Contrary to expectations fed by media distortions, ignorance, or both, China is hyper-networked and the online community is full of contradictory opinions. In response, the government developed a sophisticated system of controls, including an estimated 2-million strong army of human web crawlers, who flag fake news and post affirmative opinions about the government. They are known as “50 Centers” because this is how much they are said to be paid for each post. This state-sponsored approach is called “networked authoritarianism,” by the co-founder of citizen media network Global Voices Online, Rebecca MacKinnon.

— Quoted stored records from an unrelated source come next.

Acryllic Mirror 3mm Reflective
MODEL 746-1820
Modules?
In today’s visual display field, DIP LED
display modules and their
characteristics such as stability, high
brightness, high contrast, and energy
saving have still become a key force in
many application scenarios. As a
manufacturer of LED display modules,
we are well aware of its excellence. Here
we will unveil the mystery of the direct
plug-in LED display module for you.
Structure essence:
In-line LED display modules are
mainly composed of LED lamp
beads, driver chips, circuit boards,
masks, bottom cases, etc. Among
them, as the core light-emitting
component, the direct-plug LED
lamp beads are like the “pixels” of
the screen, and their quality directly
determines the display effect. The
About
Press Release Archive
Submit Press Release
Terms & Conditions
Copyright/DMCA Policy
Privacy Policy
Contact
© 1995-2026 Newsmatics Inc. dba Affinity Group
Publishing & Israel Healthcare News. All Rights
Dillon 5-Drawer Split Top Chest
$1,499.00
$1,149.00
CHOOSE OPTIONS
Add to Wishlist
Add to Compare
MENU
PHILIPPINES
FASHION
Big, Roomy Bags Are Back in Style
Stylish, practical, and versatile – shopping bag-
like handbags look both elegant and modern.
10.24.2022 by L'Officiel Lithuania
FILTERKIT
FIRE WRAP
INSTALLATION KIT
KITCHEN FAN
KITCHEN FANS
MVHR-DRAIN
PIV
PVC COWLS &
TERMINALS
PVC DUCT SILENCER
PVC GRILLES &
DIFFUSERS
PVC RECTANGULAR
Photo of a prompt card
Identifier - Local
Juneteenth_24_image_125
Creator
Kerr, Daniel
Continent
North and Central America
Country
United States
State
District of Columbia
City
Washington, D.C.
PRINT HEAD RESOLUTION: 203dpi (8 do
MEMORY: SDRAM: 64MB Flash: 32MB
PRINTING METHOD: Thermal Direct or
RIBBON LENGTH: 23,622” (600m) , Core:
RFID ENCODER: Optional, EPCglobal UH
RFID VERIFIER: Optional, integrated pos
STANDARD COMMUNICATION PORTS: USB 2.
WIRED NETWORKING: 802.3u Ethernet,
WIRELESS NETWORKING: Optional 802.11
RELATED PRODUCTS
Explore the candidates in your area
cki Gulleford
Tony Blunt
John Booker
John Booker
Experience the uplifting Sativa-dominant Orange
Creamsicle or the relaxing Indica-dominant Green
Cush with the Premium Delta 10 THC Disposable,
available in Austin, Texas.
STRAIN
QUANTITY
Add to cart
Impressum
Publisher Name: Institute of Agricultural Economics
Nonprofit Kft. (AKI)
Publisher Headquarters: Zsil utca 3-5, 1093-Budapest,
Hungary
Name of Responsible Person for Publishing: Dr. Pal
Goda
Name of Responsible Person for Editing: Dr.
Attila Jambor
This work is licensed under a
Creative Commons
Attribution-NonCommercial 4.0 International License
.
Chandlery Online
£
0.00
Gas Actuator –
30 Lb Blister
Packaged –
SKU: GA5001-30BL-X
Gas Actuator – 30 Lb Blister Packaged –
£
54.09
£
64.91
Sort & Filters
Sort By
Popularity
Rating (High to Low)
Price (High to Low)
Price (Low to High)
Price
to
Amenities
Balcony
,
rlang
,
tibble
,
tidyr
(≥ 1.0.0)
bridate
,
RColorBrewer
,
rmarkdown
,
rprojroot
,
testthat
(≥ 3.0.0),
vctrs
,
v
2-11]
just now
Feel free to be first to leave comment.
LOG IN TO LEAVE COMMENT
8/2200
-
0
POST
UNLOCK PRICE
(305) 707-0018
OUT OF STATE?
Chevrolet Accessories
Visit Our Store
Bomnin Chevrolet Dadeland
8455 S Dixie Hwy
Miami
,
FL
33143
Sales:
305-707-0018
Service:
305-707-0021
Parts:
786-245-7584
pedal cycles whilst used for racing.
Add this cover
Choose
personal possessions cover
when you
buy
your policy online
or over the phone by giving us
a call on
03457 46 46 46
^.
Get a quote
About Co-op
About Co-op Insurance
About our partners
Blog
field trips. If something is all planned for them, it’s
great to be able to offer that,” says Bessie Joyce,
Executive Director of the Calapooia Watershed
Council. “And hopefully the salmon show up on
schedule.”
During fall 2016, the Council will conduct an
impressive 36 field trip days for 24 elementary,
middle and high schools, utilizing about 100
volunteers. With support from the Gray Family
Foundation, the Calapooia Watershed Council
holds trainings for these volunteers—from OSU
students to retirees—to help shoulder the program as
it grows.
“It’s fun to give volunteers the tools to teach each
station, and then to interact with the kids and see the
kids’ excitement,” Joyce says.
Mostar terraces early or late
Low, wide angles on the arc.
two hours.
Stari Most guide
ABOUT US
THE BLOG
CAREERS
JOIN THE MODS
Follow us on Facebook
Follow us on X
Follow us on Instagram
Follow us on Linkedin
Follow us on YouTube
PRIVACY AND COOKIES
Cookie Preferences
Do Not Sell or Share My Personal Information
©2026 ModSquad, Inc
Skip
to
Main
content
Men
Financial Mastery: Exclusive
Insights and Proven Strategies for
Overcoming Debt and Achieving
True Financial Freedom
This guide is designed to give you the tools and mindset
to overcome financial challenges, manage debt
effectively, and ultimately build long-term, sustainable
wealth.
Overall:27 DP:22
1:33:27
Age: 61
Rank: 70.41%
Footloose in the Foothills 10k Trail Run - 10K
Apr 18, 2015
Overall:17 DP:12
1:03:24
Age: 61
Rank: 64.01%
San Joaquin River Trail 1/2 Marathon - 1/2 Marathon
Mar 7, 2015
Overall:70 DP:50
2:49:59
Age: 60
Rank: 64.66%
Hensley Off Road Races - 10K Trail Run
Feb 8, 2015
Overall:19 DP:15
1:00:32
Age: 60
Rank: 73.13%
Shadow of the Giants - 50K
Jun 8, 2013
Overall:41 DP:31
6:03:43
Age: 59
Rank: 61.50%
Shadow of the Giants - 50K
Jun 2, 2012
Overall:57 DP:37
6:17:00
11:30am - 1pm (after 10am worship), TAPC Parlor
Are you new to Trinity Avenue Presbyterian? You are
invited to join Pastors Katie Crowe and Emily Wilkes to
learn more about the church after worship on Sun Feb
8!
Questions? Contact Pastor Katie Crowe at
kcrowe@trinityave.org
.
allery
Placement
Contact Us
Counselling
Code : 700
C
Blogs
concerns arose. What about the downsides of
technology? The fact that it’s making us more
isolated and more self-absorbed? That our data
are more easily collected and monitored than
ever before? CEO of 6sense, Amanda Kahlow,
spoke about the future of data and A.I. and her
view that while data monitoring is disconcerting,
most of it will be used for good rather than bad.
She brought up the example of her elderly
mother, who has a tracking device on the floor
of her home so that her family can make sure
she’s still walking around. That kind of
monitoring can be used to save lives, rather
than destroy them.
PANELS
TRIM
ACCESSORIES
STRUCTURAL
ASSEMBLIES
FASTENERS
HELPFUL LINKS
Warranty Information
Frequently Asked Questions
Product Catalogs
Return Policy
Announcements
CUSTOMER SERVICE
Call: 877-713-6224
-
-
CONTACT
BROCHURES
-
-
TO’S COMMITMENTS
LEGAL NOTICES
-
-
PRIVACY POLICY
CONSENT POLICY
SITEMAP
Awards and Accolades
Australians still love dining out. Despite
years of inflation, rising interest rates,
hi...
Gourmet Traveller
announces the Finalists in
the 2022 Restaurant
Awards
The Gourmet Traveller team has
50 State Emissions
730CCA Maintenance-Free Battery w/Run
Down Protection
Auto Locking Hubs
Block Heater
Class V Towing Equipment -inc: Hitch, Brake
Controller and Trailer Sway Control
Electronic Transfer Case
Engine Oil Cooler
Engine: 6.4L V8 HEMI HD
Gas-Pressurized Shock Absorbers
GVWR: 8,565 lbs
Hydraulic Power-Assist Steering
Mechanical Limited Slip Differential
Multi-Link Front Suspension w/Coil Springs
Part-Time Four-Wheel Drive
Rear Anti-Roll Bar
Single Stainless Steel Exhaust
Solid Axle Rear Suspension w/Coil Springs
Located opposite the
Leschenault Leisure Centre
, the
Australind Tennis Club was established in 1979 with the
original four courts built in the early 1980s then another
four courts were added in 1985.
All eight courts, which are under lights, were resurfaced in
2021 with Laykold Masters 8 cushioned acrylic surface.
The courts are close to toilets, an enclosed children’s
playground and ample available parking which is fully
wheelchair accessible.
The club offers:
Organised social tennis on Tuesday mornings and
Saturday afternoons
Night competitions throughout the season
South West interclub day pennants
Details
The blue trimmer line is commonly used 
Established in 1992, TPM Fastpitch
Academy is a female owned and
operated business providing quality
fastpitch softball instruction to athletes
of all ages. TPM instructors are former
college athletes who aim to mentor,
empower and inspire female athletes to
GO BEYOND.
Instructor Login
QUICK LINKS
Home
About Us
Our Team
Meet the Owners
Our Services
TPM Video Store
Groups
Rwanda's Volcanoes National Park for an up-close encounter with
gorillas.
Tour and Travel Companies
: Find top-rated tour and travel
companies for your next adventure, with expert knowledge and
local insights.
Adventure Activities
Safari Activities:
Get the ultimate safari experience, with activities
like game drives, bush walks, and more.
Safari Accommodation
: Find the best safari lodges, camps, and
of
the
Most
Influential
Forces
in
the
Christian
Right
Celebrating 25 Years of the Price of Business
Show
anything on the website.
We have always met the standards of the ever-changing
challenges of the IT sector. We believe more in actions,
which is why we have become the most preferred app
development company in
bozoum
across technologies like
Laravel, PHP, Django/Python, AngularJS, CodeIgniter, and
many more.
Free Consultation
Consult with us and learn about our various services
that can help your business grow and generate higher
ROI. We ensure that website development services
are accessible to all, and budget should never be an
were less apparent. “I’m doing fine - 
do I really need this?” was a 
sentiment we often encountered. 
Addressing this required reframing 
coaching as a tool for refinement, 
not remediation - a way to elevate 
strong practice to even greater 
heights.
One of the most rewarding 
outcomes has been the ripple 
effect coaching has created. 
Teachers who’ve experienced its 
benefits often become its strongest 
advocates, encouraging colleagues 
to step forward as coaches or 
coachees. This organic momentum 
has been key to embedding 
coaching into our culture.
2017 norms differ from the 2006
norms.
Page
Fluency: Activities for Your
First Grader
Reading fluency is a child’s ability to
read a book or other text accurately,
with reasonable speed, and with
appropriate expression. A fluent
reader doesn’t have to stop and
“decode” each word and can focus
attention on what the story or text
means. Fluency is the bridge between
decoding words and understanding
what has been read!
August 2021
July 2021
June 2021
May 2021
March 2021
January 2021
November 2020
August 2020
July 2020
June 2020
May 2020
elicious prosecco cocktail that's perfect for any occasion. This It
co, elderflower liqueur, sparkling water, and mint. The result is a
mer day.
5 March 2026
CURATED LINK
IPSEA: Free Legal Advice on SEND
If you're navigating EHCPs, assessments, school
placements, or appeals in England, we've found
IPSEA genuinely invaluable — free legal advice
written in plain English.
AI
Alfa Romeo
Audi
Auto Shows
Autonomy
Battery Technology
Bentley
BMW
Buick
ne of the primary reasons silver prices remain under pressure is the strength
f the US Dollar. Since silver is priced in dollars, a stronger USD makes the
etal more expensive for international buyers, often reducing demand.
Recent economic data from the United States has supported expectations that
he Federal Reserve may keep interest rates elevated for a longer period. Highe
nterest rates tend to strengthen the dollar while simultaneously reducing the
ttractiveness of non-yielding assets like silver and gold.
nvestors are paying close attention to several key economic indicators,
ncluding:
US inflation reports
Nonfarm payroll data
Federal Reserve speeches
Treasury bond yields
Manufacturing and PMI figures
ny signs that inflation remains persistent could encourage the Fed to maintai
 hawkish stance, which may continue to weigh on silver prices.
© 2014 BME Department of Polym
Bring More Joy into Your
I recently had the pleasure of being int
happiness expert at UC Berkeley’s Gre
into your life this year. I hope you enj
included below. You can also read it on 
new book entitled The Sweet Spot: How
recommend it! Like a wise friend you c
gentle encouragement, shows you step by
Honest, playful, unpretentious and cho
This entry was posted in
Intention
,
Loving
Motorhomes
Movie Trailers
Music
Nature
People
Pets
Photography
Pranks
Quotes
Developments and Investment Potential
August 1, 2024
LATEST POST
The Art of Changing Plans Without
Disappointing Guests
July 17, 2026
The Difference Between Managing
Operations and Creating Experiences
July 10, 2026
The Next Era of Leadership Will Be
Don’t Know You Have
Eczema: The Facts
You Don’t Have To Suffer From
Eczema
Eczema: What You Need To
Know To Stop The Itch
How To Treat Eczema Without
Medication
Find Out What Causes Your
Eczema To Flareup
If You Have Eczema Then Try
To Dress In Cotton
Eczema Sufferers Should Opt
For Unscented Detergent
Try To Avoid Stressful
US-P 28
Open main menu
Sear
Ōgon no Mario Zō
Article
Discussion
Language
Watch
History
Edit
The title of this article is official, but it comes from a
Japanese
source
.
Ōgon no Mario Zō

The government has put in place keyword filters. It bans users who spread information that is false, harmful or is just an inconvenient truth. When there is controversial news, the authorities direct social media organizations on how the events should be framed and prevent discussion about certain issues. Official papers are no longer allowed to quote unattributable social media sources.
Now that Facebook and other social media platforms in the West are facing internal and government control, many Chinese are experiencing a sense of schadenfreude, laughing at the West’s discomfort. For example, Sina Tech recently led a story with, “Facebook launches rumor-busting censorship system,” adding that it was “four full years behind Weibo” – the domestic microblogging service similar to Twitter.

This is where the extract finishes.